U.S. public life is afflicted, as many (myself included) predicted during the Watergate affair of 1972-1974, by the criminalization of policy differences. Now, the rabidly partisan national political media have embraced the criminalization of poor taste as well. The New York Times declared after Trump's 2016 election that objectivity was no longer desirable; the national interest required Trump's destruction by any means short of actual assassination (though that might not have left some of his enemies inconsolable). By this criterion, practically the entire adult population, including almost all of its journalists, would be incarcerated.
Naturally, the Times article could not resist stumbling into the Mueller Report's nonsense about obstruction of justice. That is a catchment offense hideously misused by the frequently corrupt and almost omnipotent American prosecutocracy. Attorney General William Barr correctly stated its criteria at the time that the second Mueller Report volume tried to incite impeachment for obstruction: It requires a criminal act with criminal intent to disrupt or hinder a criminal investigation. A fool could see that, despite the desperate efforts of the Mueller lynch mob, none of the 10 incidents they cited qualified as obstruction offenses. That Trump endured such persecution and defamation with the restraint he did showed unsuspected Job-like patience, not felonious conduct. Mahler's preposterous arraignment in the Times plodded through "political corruption" imputed to Barr and others, and then thrashed about in the quagmire of "partisan coercion." He even harped on Trump's $421 million of debt, oblivious to the publicly verifiable fact that it is secured by billions of dollars of assets.
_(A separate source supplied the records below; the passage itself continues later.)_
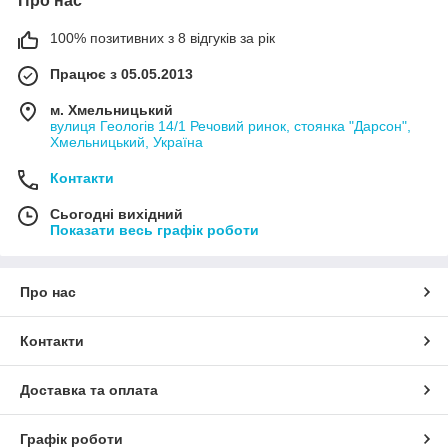
Про нас
100% позитивних з 8 відгуків за рік
Працює з 05.05.2013
м. Хмельницький
вулиця Геологів 14/1 Речовий ринок, стоянка "Дарсон",
Хмельницький, Україна
Контакти
Сьогодні вихідний
Показати весь графік роботи
Про нас
Контакти
Доставка та оплата
Графік роботи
Mahler floundered to an end by going full-metal-jacket for emasculation of the presidency. Gerald Ford, one of the most profoundly decent men ever to be president, is reproached for not facilitating the prosecution of Richard Nixon. There has never been any probative evidence that Nixon committed crimes, although some of his entourage did and he tolerated a cavalier attitude to the legal niceties. Never mind that even the draconian Judge John J. Sirica concluded that Nixon might die if forced to appear and testify at the trial of his former aides. Never mind that no president who has been impeached - Andrew Johnson, Bill Clinton, Donald Trump - has come remotely close to the "high crimes" comparable to taking bribes or committing treason required by the Constitution as grounds for impeachment. And never mind that President Obama and then-Vice President Biden tolerated the politicization of the higher levels of the FBI and the intelligence services to try to alter and then reverse the 2016 election.
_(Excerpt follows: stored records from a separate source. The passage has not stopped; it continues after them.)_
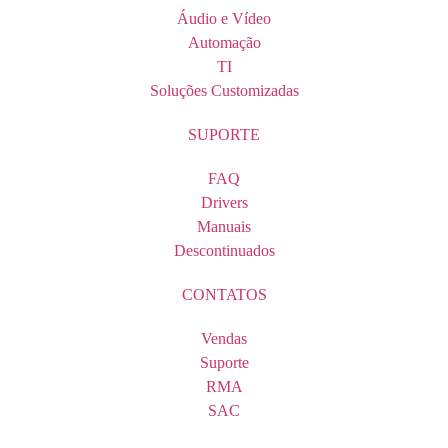
Áudio e Vídeo
Automação
TI
Soluções Customizadas
SUPORTE
FAQ
Drivers
Manuais
Descontinuados
CONTATOS
Vendas
Suporte
RMA
SAC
This Times story, unfortunately, was only marginally less unprofessional than most media coverage of this president. Even though many Americans have implicitly approved of Trump's policies, an adequate number of them are so irritated by his gaucheries and infelicities that they defeated the scores of millions of his admirers, who generally detest the media as much as most of the media detest Trump.
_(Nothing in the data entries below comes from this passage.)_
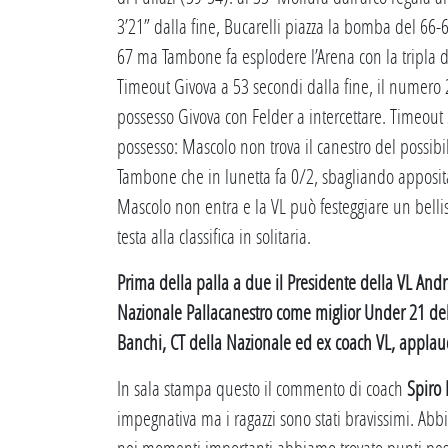
3’21” dalla fine, Bucarelli piazza la bomba del 66-64
67 ma Tambone fa esplodere l’Arena con la tripla de
Timeout Givova a 53 secondi dalla fine, il numero 2
possesso Givova con Felder a intercettare. Timeout
possesso: Mascolo non trova il canestro del possibil
Tambone che in lunetta fa 0/2, sbagliando appositam
Mascolo non entra e la VL può festeggiare un bellis
testa alla classifica in solitaria.
Prima della palla a due il Presidente della VL Andr
Nazionale Pallacanestro come miglior Under 21 del 
Banchi, CT della Nazionale ed ex coach VL, applaud
In sala stampa questo il commento di coach
Spiro 
impegnativa ma i ragazzi sono stati bravissimi. Abbi
nei momenti importanti abbiamo trovato punti pesa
But it appears the media soon must sell the canard that Joe Biden is an adequate president and, given that Sisyphean public relations challenge, they will not be able to maintain the hatred of Trump they have promoted - often, it must be said, with Trump's unintended cooperation. The score seems to be 1-1 in the Great Trump War; the next round will decide it. Despite the depths that the president's many enemies have now plumbed, it would be imprudent to bet against Donald Trump.